Brian "Box" Brown is making a name for himself as a certain kind of graphic novelist. The Kensington comic book creator's most recent works are all true-life stories about cultural icons escaping their niches to make a bigger impact on the world.
On Wednesday at Atlantis the Lost Bar in Fishtown, Brown will debut his latest 250-plus-page graphic novel, Is This Guy for Real?: The Unbelievable Andy Kaufman.
Brown had long been a fan of the comedian, whose awkward-on-purpose standup routine, role on the sitcom Taxi and, later, his head-scratching pro wrestling career made him an unlikely star in the late '70s and early '80s. Kaufman's goofy, upbeat persona is a smart fit for Brown's simple, blocky style. He's recognizable on the page by his wide eyes, the mole on his left cheek, and that mischievous smile.
Brown knew he wanted to do his next book about a comedian. He thought about Roseanne Barr but was turned off by her Twitter rants. A chance meeting at South Philly's famous 2300 Arena with Bill Apter, longtime photographer and editor of several wrestling magazines, helped steer Brown to his next subject.
Turned out each was familiar with the other's work. Later, they hung out in Apter's house, where the basement walls are covered with WWF memorabilia. "He was the person who introduced Andy Kaufman to Jerry 'The King' Lawler," says Brown. Lawler became Kaufman's publicly sworn nemesis — not to mention secret friend and comedy partner.
Meeting Apter got Brown thinking back to when Comedy Central started playing old Kaufman comedy specials. That was just before the release of the 1999 Kaufman biopic Man on the Moon starring Jim Carrey.
"That's when I got into it," says Brown. "I remember dying laughing, and not being able to explain the next day to my friends why it was so funny. 'He comes out, and he's like playing the bongos, and he starts crying, but then the crying becomes the bongo song…' "
Most enticing to Brown was Kaufman's puzzling foray into to wrestling, which became the focus of Is This Guy for Real? "Comedy was like a stepping stone to his pro wrestling career," says Brown. "I kind of took that approach."
When Kaufman wasn't on stage or screen, he was often in the ring, offering $500 to the first woman who could pin him. He declared himself the World Inter-Gender Wrestling Champion. On Tuesday nights, America was watching him on Taxi. On Monday nights, he was wrestling in an auditorium in Memphis, taunting the crowd and playing the heel. He liked to lay it on thick, with sexist and anti-Southern tirades, and the capacity crowds loved to hate him.
Most Kaufman biographies don't know what to do with this aspect of the comedian's story. "There's a lot of stuff written about the beginning of his career up to his first match, and then they're like, 'and then he kept going back,' " says Brown. "There's this whole rest of his career that's when he 'kept going back.' "

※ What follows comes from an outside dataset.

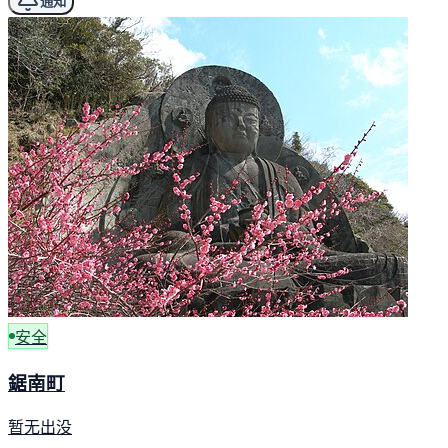
通知
安全
鋸南町
暂无出没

One of the toughest parts of making Is This Guy for Real? was putting all of Kaufman's stunts and matches in chronological order. When did each match take place? When did he and Lawler first wrestle? When did he record his bizarre parody of My Dinner with Andre with wrestler "Classy" Freddie Blassie?
The source material often came from articles in newspapers and wrestling magazines, and footage shot on VHS and film. Rarely was a match taped from start to finish. Brown interviewed Kaufman's brother Michael, longtime friend Bob Zmuda (best known for taking over Kaufman's Tony Clifton character), and several others to gather details and help fill in the gaps.
The research sometimes led to uncomfortable places. One was the comedian's affinity for visiting brothels.
Another was, well, the wrestling thing had a sexual side. One memorable scene in Is This Guy for Real? involves Kaufman duct-taping his groin so nobody would know if he'd become aroused during the matches. It was only alluded to in the Jim Carrey movie, but the graphic novel deals with it directly.
"First I was like, eh, I don't know if I even want to get into his sexual exploits," says Brown. "But it was so tied to what he was doing on stage."
After doing all this research, is Brown a bigger Kaufman fan?
"Yeah, well, I understand him a little bit more. I think that his comedy is not just funny, it warms my heart in a way."
Brown finds himself laughing the way his 8-month-old son laughs. "It's this pure giddy laughter, where you're not understanding the joke. It's not a witticism. Nobody's getting hurt, really. Nobody's getting put down. It's just, like, somebody's acting totally silly and it's funny. It's purely funny."
As for the wrestling, Brown figures Kaufman was ahead of his time.
Back then, the wrestling world was wary of Hollywood. "The thing they were most worried about with celebrities is that it would delegitimize everything they built up. It would make it look fake. 'If this guy can do it, whatever.' " But when Kaufman got smacked by Lawler on Letterman in 1982, it was national news. "That was the most legit pro wrestling thing ever," says Brown.
The comedian was only 35 when he died from lung cancer. That was in 1984, the same year wrestling kingpin Vince McMahon Sr. died. After that, Vince Jr. took over and incorporated several small wrestling circuits into a national enterprise.